Almost as though by serendipity the other day SWJ Blog had an entry about Major General Fox Connor, the chief of operations of the AEF during the First World War. The quotation above is from an AUSA Land Power monogaph on General Connor by Major Ed Cox, who recently published a full-length biography of Connor.Perching on the western edge of the Missouri River, Fort Leavenworth had been the home of the Infantry and Cavalry School since 1881. The initial purpose of the school was to train lieutenants for duties in units larger than companies. By 1893, the school’s curriculum had expanded to a two-year program taught by seven academic departments within what was now called the General Service and Staff College. The Department of Military Art taught classes in international law and military history, and the faculty used map problems to teach strategy and grand tactics at the corps, division and brigade levels. [italics added]

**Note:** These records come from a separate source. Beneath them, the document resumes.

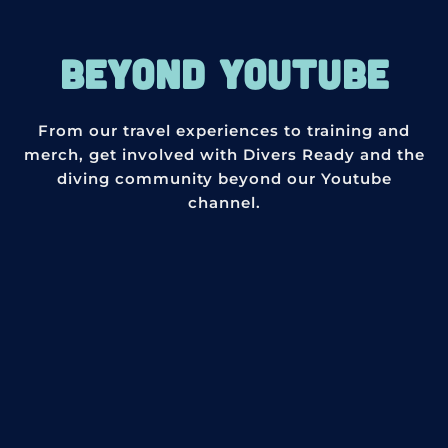
BEYOND YOUTUBE
From our travel experiences to training and
merch, get involved with Divers Ready and the
diving community beyond our Youtube
channel.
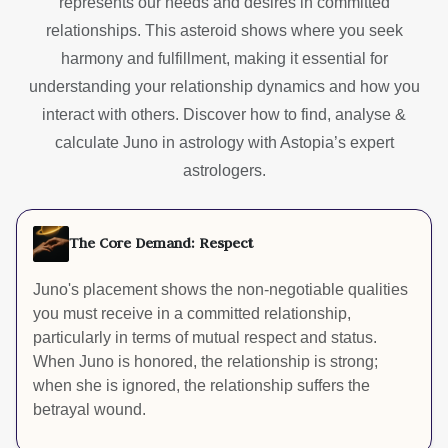
represents our needs and desires in committed
relationships. This asteroid shows where you seek
harmony and fulfillment, making it essential for
understanding your relationship dynamics and how you
interact with others. Discover how to find, analyse &
calculate Juno in astrology with Astopia’s expert
astrologers.
The Core Demand: Respect
Juno's placement shows the non-negotiable qualities
you must receive in a committed relationship,
particularly in terms of mutual respect and status.
When Juno is honored, the relationship is strong;
when she is ignored, the relationship suffers the
betrayal wound.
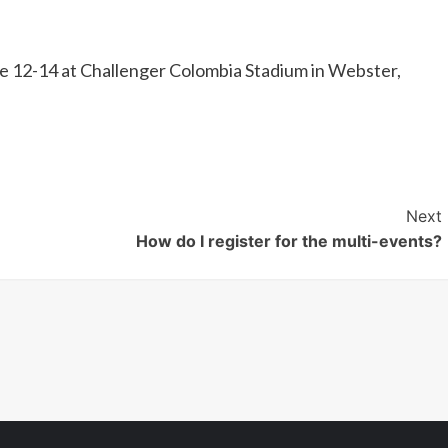
une 12-14 at Challenger Colombia Stadium in Webster,
Next
How do I register for the multi-events?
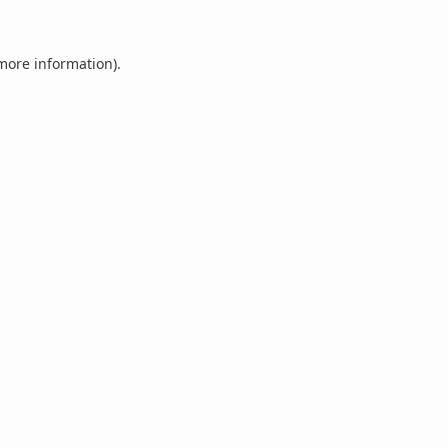
 more information).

My reason for posting is that in its context "grand tactics" in the above excerpt might be construed as being a sort of operational level of warfare. I'm ambivalent about this debate -- I really don't give a damn whether the U.S. Army has two or three levels of warfare, provided of course that the job gets done.
The 2001 version of Field Manual 3-0 had a really incoherent explanation of what the operational level was. I got the distinct impression when I read it that Fort Leavenworth tried to include all of the comments it had received on DA Form 2028 from the staff review of the draft manual -- hence what may have once been a useful definition of the operational level in the draft was rambling and all over the map in the published version. (If Fort Leavenworth won't defend its own version why should any of us care?) I haven't seen the current version of the manual and don't know how it defines the operational level or how useful that description is.